Virtually No Border Control in Eritrea

Asmara 11-04-2014) According to Members of Team Freedom Friday in Asmara, authorities in the country are totally failing to secure the border against the outflow of young refugees fleeing the indefinite national service.

Speaking from the capital this afternoon they said: ‘the sheer number of refugees making the crossing into Europe via Libya as well as the rising numbers of those crossing the border into Sudan and Ethiopia comes as no surprise to us here, everyone here talks about those who have left the country and the fact that the borders are virtually free of security forces’. The poor border control is believed to be a result of diminished capacity in the army due to the level of defections. The gap in manpower at the military has also been reported by Eritrean media outlets earlier this week. Both Awate.com and Assenna.com have reported the situation in relation to the impact of unprecedented defections in the ranks and file of the Eritrean army.

The mood of Asmara residents is described as total resignation, whereby people listlessly spend their days queuing to buy every-day necessities.

Cooking fuel has disappeared from the market and food items such as meat and egg are luxuries that only few can afford. The expenditure of an average family is 10 times over the income of a national service recruit. Freedom Friday Team Members say this is what makes people give up and decide to leave the country.

Talking about signs of potential uprising in the country activists say ‘everyone talks about their dissatisfaction, but we are all aware of the fact that they have spies everywhere, we know even our best friends and members of our family have been recruited as spies, they pay them well and infact that is how we know they are spying for them, this again makes people decide to leave the country’.

The number of people leaving Eritrea has risen dramatically over the last few months and despite difficulties in the refugee camps in Ethiopia and Sudan it is estimated that between 3,000 – 5,000 people, mostly young men, are leaving the country every month. Over the last four days five boats carrying over 6,000 refugees, including many from Eritrea, were rescued by Italian coastguards.

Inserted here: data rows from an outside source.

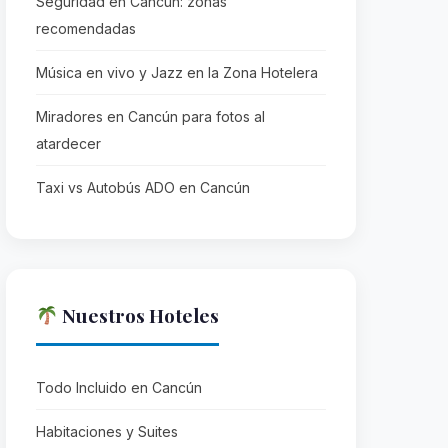
Seguridad en Cancún: zonas
recomendadas
Música en vivo y Jazz en la Zona Hotelera
Miradores en Cancún para fotos al
atardecer
Taxi vs Autobús ADO en Cancún
Nuestros Hoteles
Todo Incluido en Cancún
Habitaciones y Suites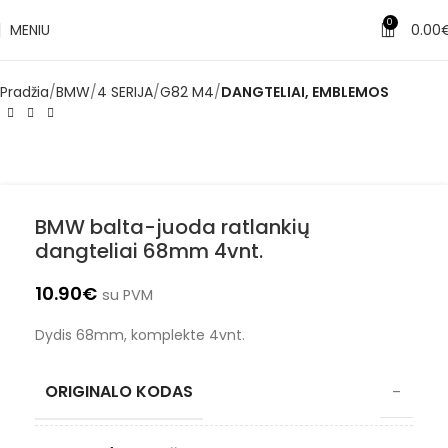
0
MENIU
0.00
Pradžia
BMW
4 SERIJA
G82 M4
DANGTELIAI, EMBLEMOS
BMW balta-juoda ratlankių
dangteliai 68mm 4vnt.
10.90
€
su PVM
Dydis 68mm, komplekte 4vnt.
ORIGINALO KODAS
–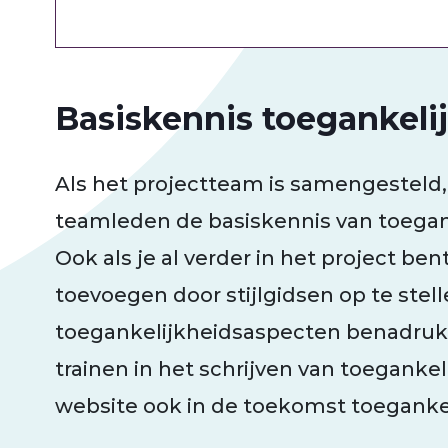
Basiskennis toegankeli
Als het projectteam is samengesteld, i
teamleden de basiskennis van toegank
Ook als je al verder in het project be
toevoegen door stijlgidsen op te stell
toegankelijkheidsaspecten benadruk
trainen in het schrijven van toegankeli
website ook in de toekomst toegankel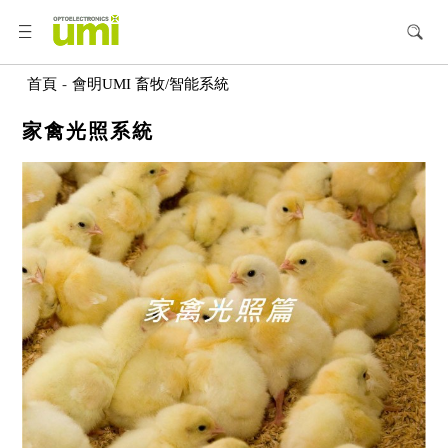
首頁
-
會明UMI 畜牧/智能系統
家禽光照系統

It is to be remembered that in October 2013, 366 Eritreans died in a single boat accident along the Mediterranean. That accident triggered the setting up of the rescue operation Mare Nostrum. To date the Operation has rescued over 20,000 persons at sea.

Notes

 

  • Freedom Friday (Arbi Harnet) is a movement aimed at encouraging civil resistance to injustice inside Eritrea
  • Every Eritrean over the age of 17 is regimented into Eritrea’s extensive National Service for unspecified periods of time. No one has been demobilised from the National Service since the conclusion of the border conflict with Ethiopia in 2004.